'In the Earth Under the Forest' is a day-in-the-life, fantasy-adjacent, vignette that exemplifies values such as emotional awareness, conflict resolutions, and communications. It makes great use of all the various community sprites, and all of their unique quirkiness to weave a story with just as many unique and fantastical details of this 'fae-like' forest setting. This story really does act as one half 'dealing with relationship conflicts' and one half 'nature documentary'. The romance is sweet and simple, and is surprisingly not the focus of this story.
This story is very character-driven, with each of the characters showing off their personality though dialog with each other, though some I felt were more successfully communicated than others. The one through line that I noticed is that everyone was overbearingly socially polite. I don't think that's particularly a bad thing to showcase social politeness like asking pronouns, permission to hug someone, or using almost clinical level of mental check ins, but scenes do seem to be artificially inflated each time that the inner monologue brought attention to these social graces. With all the characters being different hybrids of species, I don't think I ever got a clear visual on what the main character was or looked like, only gleaming that they were a cat of some kind by context clues later in the story.

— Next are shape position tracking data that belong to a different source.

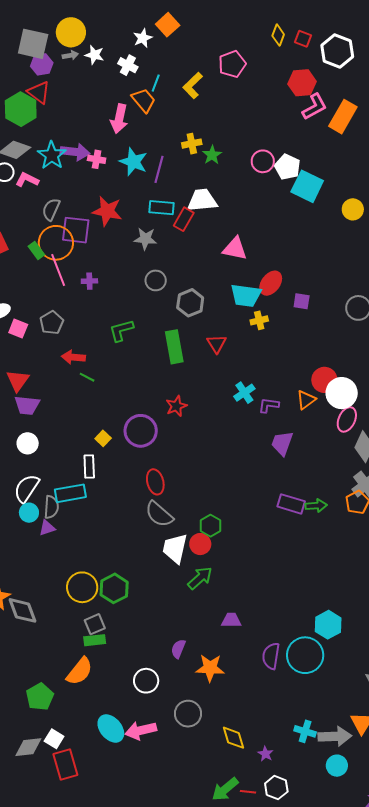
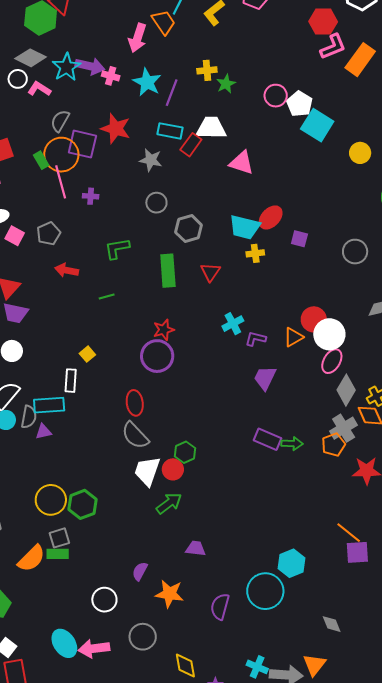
pink triangle: (235, 249) -> (242, 163), moved
green line: (87, 377) -> (107, 296), moved, turned -49
purple circle: (141, 431) -> (157, 356), moved
purple triangle: (47, 528) -> (43, 432), moved
purple semicircle: (271, 656) -> (220, 607), moved
orange semicircle: (80, 671) -> (31, 558), moved

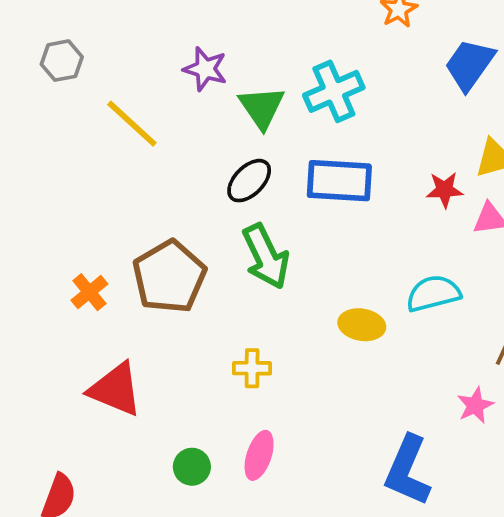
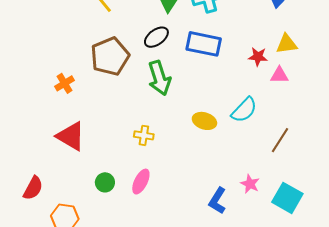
brown pentagon: (169, 277) -> (110, 56), moved
cyan semicircle: (433, 293) -> (244, 110), turned 140
pink star: (475, 405) -> (250, 184), moved, turned -30
blue L-shape: (408, 471) -> (217, 201), size x0.7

My biggest issue that I can find in this story, is that the characters don't seem to have any flaws, or the flaws they have are so minor and easily resolved that there's not much of a big payoff at the end. Throughout the story, the only conflicts are 'you can't move to the forest because reasons' and 'something is wrong with the forest because reasons', so it doesn't feel like any of the characters have an arc, grow, or learn something once the reason is uncovered. Some examples I could think of would be making the mother be actively showing her disdain against outsiders, have the friend have a visible jealousy streak of you, giving the wolf partner an anger issue and inability to vocalize his feelings, etc. Giving characters flaws is what allows them to have a starting point to grow from.
The overarching theme of this story seems to be about listening and communicating effectively, which is why I think it makes sense the final solution to the story is 'listening to the spirits under the forest', but the story needed to build up to it better. Something that we discover can only be done by a 'special person chosen by the forest', which is a concept introduced much later and bestowed upon the main character 'chosen-one-style', also kind of undermines the idea that everyone should be able to listen. One consideration is to up the amount of family disputes earlier on in the story, to parallel the idea that conflict is what happens when people talk past each other, and resolving it is to get over yourself and start listening.
As far as 'light in the dark' themes, I think it's the glowing mushrooms in the earth that is supposed to be the light in the dark? Figuratively, it'd be a stretch to say that the emotional or metaphorical representation is the main character being a 'light' to contrast with the 'dark' of... the forest injuring it's inhabitants, so I feel this story didn't quite hit the brief. The romance aspect of this story is very light and sweet, surprisingly easy that this couple turned into a throuple in three days. Overall, it's a very creative setting and the use of the sprites, and the story is a pleasant read, if a bit one-note. I commend you on the word count, however, shows that you're capable of doing the writing, just need to hone in on refining it.